• _WORK INSTRUCTIONS_:
Could you set down every entry exactly as it stands, without the images?

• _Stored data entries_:
※ ※ ※
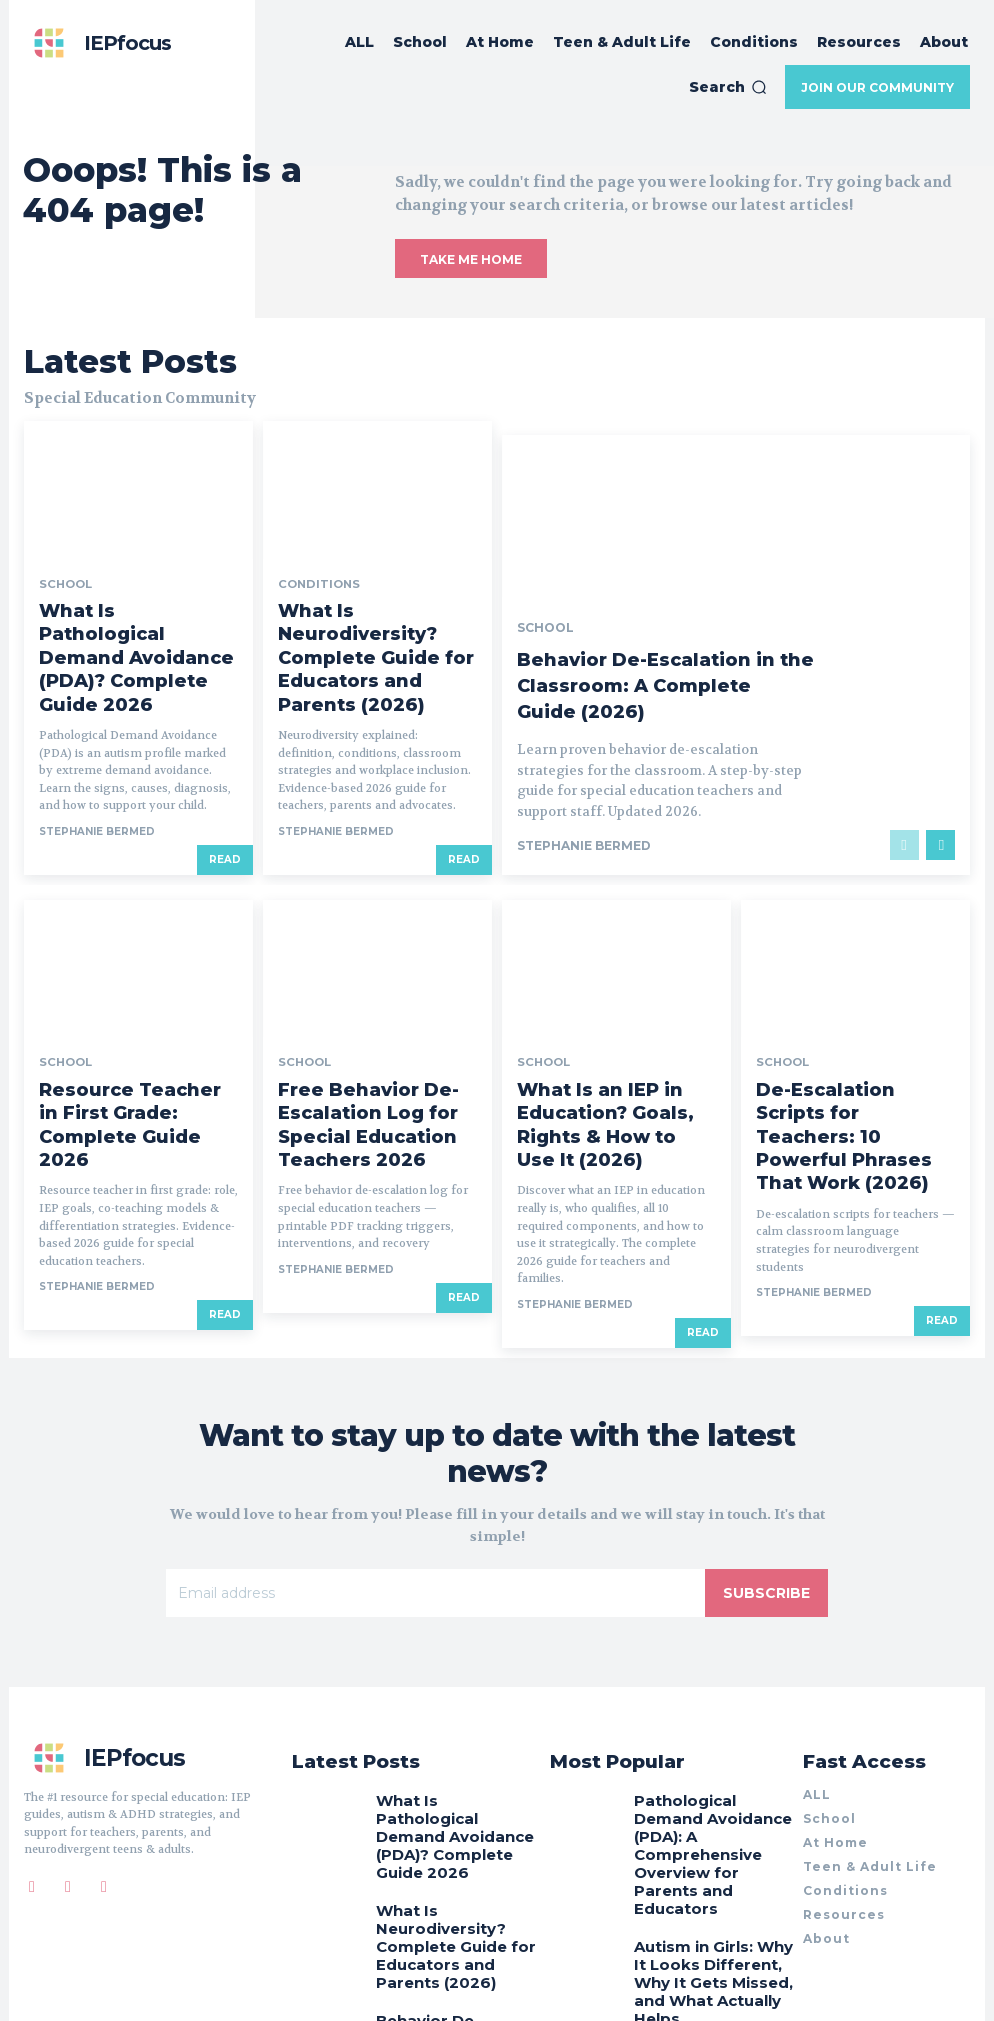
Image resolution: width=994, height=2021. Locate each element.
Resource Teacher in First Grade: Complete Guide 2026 (138, 1012)
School (62, 559)
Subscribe (766, 1464)
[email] (435, 1464)
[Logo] (97, 43)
※ ※ ※
• _WRITTEN ANSWER_:
Image resolution: width=994, height=2021. Locate each element.
Resource Teacher in First Grade: Complete Guide 2026 (138, 1012)
School (62, 559)
Subscribe (766, 1464)
[email] (435, 1464)
[Logo] (97, 43)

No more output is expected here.